The Hired Man

In Aminatta Forna's astonishing new novel, a survivor of the Yugoslav wars keeps watch over the small Croatian town he calls home.

The Hired Man, by Aminatta Forna, Grove/Atlantic, 304 pages

Aminatta Forna is one of those rare writers who can create stillness and silence on the page: the silence of early morning, for example, filling a remote valley; the stillness of a man on a hillside watching the distant approach of a stranger's car. "An early sun had burned off most of the mist," Forna writes, "so I'd turned back to fetch my rifle even though it was not the season to hunt." Duro Kolak, the narrator of Forna's astonishing new novel, The Hired Man, holds the car in his rifle sights. Then he descends to the road and listens, unseen, outside an abandoned house. "They spoke in English.... I retreated softly...."
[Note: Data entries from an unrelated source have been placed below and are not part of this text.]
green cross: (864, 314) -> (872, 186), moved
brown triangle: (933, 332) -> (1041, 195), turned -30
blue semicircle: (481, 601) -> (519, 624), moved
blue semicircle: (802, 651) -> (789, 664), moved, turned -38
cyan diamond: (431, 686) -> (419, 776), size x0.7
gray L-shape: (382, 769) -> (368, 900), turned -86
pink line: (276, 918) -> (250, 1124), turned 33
Duro lives in Gost, a small town in Croatia. The year is 2007 and he is 46 years old. He has survived the Yugoslav wars of the early 1990s, and his story will eventually return to that time. For now, however, Duro's attention is fixed on the Englishwoman who has bought a house that Duro knows intimately, and which he is soon hired to repair. "She'd greeted me in English," he notes of Laura, who arrives with a teenage son and daughter, "I wondered what kind of assurance she possessed to speak to a stranger in a foreign land in her own tongue and expect to be understood.  Clearly she enjoyed the luck of the innocent." Later, when Duro suffers a sudden loss, Laura avoids his eye, "as though pain was a disease you could catch." Blithe, sentimental, and crass, she is one of Forna's finest creations. 
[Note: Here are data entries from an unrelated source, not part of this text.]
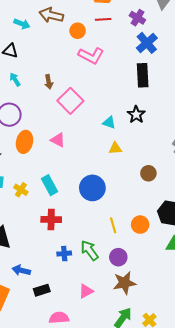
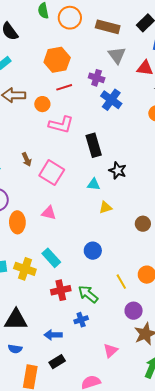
black rectangle: (143, 75) -> (94, 145), moved
blue circle: (92, 188) -> (93, 251), size x0.7
yellow cross: (21, 190) -> (25, 269), size x1.5
green arrow: (89, 250) -> (88, 294), moved
blue arrow: (21, 270) -> (53, 335), moved
black rectangle: (42, 290) -> (57, 362), moved

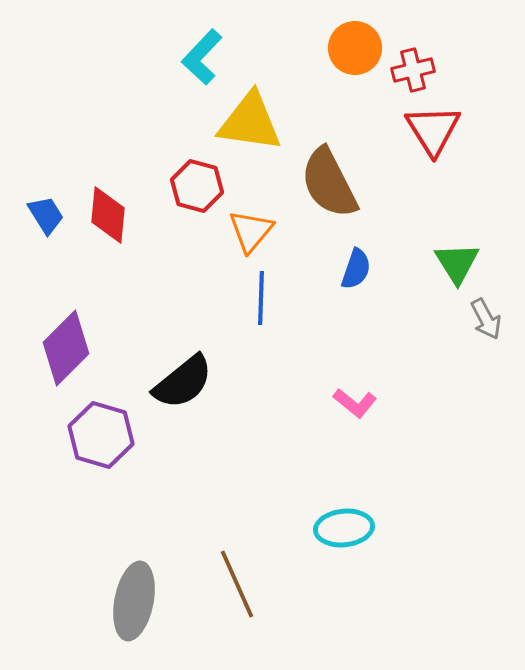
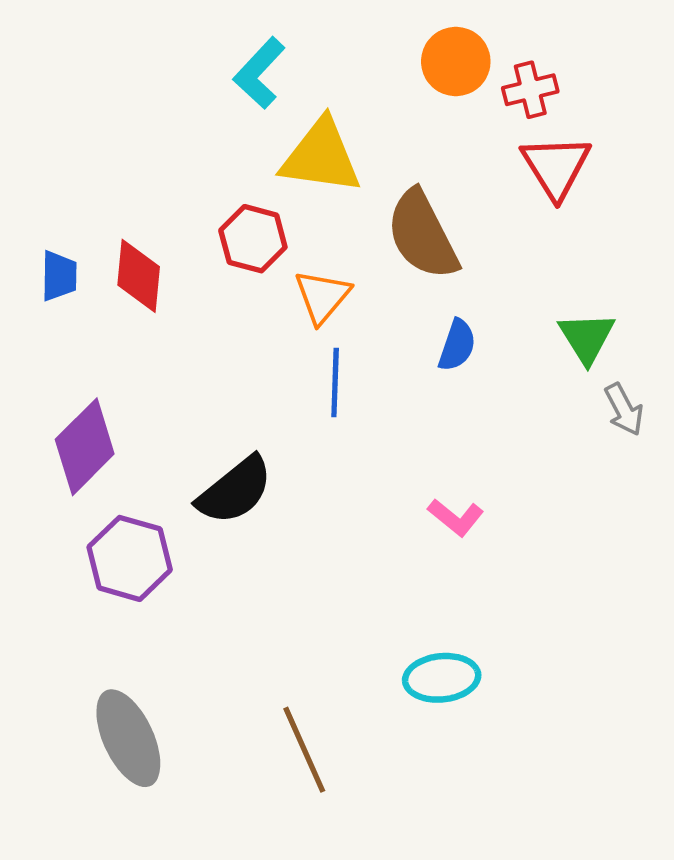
blue trapezoid: (46, 215) -> (59, 276), turned 33
gray ellipse: (134, 601) -> (128, 738), moved, turned -36

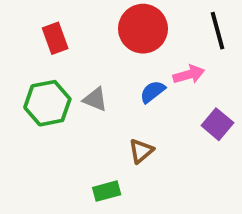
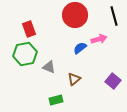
red rectangle: (55, 38) -> (29, 29), moved
gray triangle: (95, 99) -> (49, 67), moved
purple square: (217, 124) -> (113, 81), moved

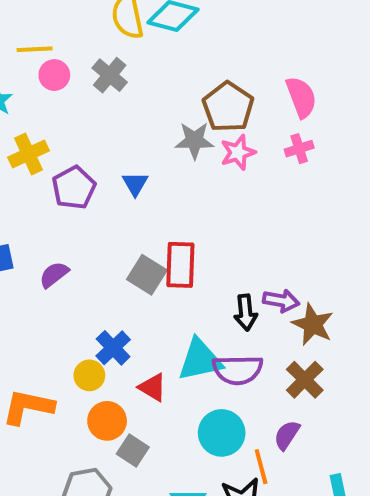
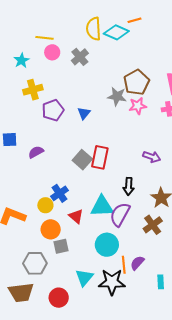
purple arrow: (281, 301) -> (152, 157), moved
purple semicircle: (238, 370) -> (120, 214), turned 110
purple semicircle: (287, 435) -> (137, 263), moved
gray square: (133, 451) -> (61, 246), turned 35

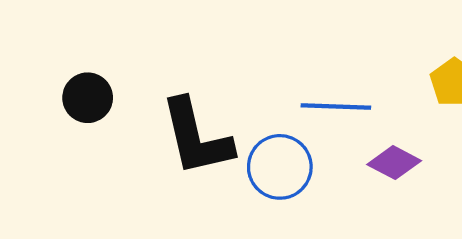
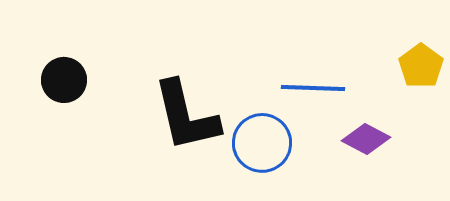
black circle: (88, 98) -> (64, 80), moved

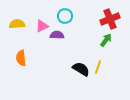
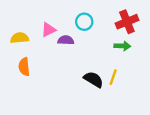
cyan circle: (65, 16) -> (84, 22), moved
yellow semicircle: (17, 24) -> (20, 38), moved
green arrow: (106, 40) -> (122, 46), turned 56

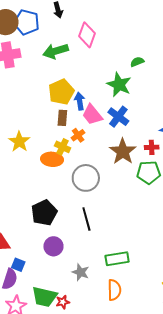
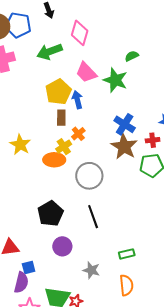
pink trapezoid: (92, 115) -> (86, 72), moved
blue cross: (118, 117) -> (125, 124), moved
yellow cross: (63, 147) -> (64, 147), turned 35
green rectangle: (117, 259) -> (127, 254), size x0.7
blue square: (18, 265) -> (29, 267), turned -32

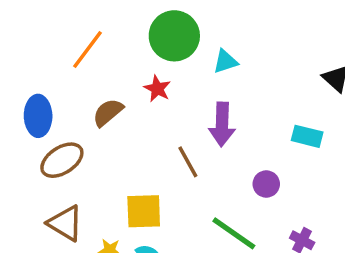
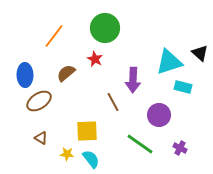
cyan triangle: (225, 61) -> (169, 62), moved, size x1.8
purple circle: (266, 184) -> (159, 115), size x1.5
brown triangle: (65, 223) -> (41, 138), size x0.6

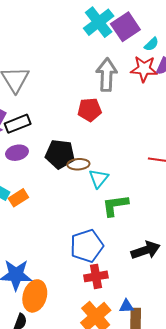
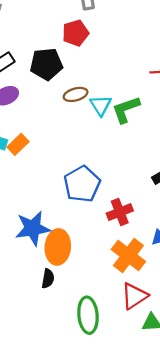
black pentagon: (60, 154) -> (46, 64), moved
green L-shape: (115, 205) -> (126, 109), moved
blue pentagon: (87, 246) -> (82, 184), moved

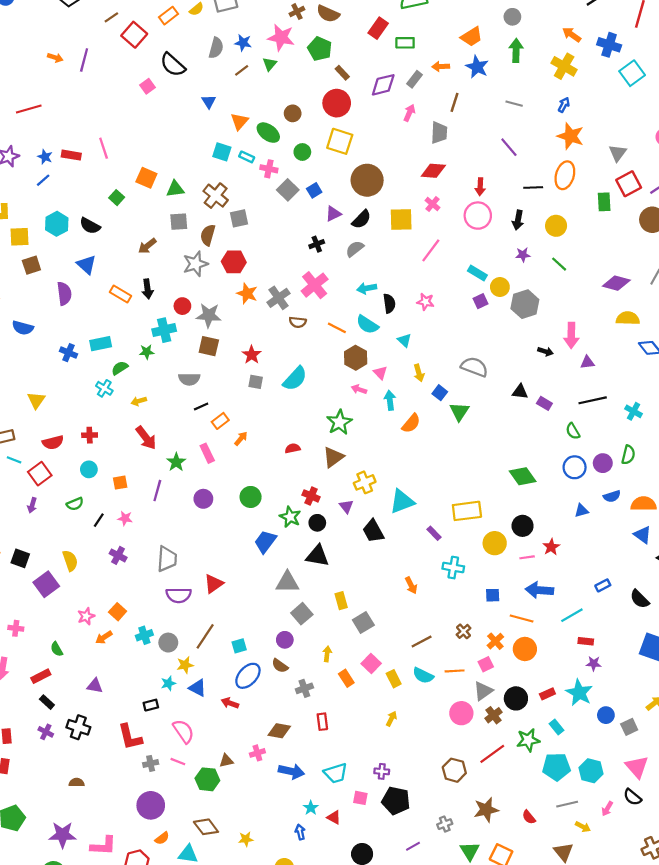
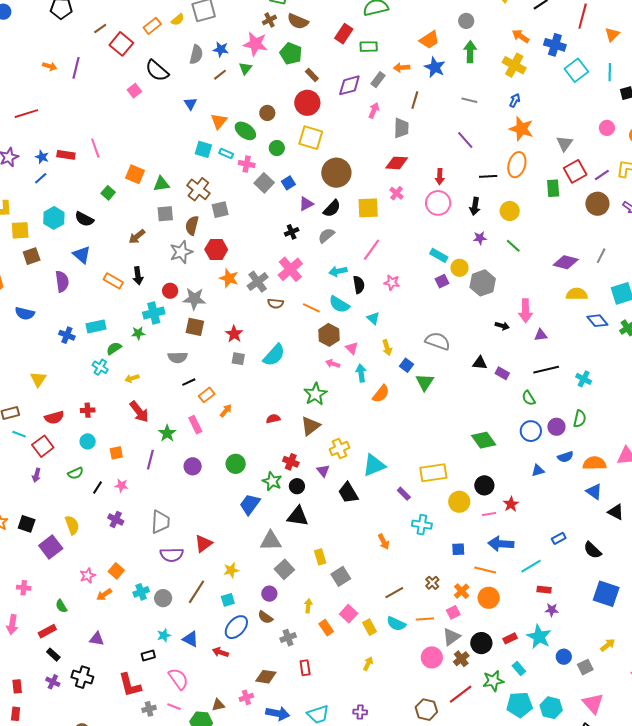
pink line: (431, 250) -> (372, 250), moved
yellow star: (185, 665) -> (231, 570), moved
Tentatively, fragment by fragment, the present is peeled back to expose the wounds of the past. Each revelation, however great, seems intimate on this small stage and Forna modulates the growing suspense with exquisite skill. From the moment that Duro tracks the car with his rifle, suspicion and unease are palpable. He becomes the family's trusted protector, yet conceals what he knows of their new holiday home: who created the hidden mosaic on one wall, for example, and what lies buried in the surrounding hills. "The rain had cleared the air," he recalls of an afternoon in the hills, 16 years earlier, "and now the heat of the sun releases the stink, along with the smell of earth and rotting leaves and something else, wet ash." Horror follows, beautifully rendered.   

Duro's recollections carry the novel back to the Yugoslav wars when the National Army shells Gost daily, killing, among others, Duro's father and sister. Later, a local militia begins its own venal round of ethnic cleansing, and his beloved disappears. By then, he too has become a killer ("I place different parts of him at the centre of my cross hair, his left eye, then his right eye.... I'm so close to him I can hear his breathing") and soon Gost, irrevocably stained by blood and betrayal, is populated by survivors "missing an arm, or a leg, or maybe just part of their soul." 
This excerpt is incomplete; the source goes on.